**TASK:** Reproduce exactly the lines that run from the start of the records below to the line with "Age (302, 168)", inclusive.

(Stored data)
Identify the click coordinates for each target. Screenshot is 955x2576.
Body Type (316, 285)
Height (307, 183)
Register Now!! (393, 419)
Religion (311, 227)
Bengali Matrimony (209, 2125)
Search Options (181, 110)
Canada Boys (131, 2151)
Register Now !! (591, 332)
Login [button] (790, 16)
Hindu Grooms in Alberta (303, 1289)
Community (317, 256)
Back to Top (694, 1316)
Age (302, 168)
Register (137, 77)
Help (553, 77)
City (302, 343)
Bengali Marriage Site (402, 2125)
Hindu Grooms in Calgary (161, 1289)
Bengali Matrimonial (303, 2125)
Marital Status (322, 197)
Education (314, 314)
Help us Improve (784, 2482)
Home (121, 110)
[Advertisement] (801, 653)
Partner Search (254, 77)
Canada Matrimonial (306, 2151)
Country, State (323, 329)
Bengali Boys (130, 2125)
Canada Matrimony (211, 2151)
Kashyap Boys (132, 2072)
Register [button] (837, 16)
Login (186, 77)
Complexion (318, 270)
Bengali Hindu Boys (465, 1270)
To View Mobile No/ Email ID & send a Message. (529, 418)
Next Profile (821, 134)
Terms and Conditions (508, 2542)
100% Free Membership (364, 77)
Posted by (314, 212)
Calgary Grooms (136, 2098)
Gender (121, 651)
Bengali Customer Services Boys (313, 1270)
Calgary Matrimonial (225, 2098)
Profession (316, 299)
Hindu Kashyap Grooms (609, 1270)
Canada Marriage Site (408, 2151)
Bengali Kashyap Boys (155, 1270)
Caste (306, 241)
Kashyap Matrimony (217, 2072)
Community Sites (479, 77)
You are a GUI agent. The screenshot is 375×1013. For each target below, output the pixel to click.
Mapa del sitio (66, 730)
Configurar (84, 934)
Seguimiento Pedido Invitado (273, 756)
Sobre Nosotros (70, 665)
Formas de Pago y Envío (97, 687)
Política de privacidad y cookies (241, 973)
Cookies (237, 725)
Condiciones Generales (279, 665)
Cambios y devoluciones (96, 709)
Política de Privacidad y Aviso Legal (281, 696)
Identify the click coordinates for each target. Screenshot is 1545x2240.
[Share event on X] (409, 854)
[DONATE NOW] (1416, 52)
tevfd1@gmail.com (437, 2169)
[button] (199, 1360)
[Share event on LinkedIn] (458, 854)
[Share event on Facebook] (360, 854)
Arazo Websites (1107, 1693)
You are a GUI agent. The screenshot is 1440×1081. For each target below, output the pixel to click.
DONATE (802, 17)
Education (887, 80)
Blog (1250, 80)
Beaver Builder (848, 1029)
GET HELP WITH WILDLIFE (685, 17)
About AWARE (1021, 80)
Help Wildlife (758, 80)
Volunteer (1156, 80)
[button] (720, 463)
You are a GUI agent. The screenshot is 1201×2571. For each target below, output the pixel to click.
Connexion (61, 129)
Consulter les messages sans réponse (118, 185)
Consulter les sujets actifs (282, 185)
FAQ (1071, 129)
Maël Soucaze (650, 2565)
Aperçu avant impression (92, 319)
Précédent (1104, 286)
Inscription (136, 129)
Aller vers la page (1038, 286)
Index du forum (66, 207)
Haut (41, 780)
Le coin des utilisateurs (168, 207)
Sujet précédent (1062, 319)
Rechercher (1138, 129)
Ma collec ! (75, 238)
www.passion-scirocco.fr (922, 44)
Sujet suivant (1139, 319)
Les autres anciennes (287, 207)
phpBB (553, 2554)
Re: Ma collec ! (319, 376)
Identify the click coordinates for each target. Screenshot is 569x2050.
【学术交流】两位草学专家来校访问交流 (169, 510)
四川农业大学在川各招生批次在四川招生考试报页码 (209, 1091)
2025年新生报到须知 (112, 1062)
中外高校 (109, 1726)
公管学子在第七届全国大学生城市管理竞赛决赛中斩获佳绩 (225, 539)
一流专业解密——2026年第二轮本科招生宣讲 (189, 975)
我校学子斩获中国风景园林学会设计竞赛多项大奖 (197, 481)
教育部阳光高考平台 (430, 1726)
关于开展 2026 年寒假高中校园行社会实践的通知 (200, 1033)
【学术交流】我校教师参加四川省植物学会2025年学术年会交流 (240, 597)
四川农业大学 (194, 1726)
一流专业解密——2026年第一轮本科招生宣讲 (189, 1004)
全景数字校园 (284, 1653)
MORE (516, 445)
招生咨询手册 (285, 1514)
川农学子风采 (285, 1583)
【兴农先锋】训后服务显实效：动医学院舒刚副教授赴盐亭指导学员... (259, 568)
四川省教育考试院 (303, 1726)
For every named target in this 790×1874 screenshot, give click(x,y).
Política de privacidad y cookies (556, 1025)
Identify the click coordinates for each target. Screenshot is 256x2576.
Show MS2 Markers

**ANSWER TO THE PROBLEM:**
Identify the click coordinates for each target. Screenshot is 955x2576.
Body Type (316, 285)
Height (307, 183)
Register Now!! (393, 419)
Religion (311, 227)
Bengali Matrimony (209, 2125)
Search Options (181, 110)
Canada Boys (131, 2151)
Register Now !! (591, 332)
Login [button] (790, 16)
Hindu Grooms in Alberta (303, 1289)
Community (317, 256)
Back to Top (694, 1316)
Age (302, 168)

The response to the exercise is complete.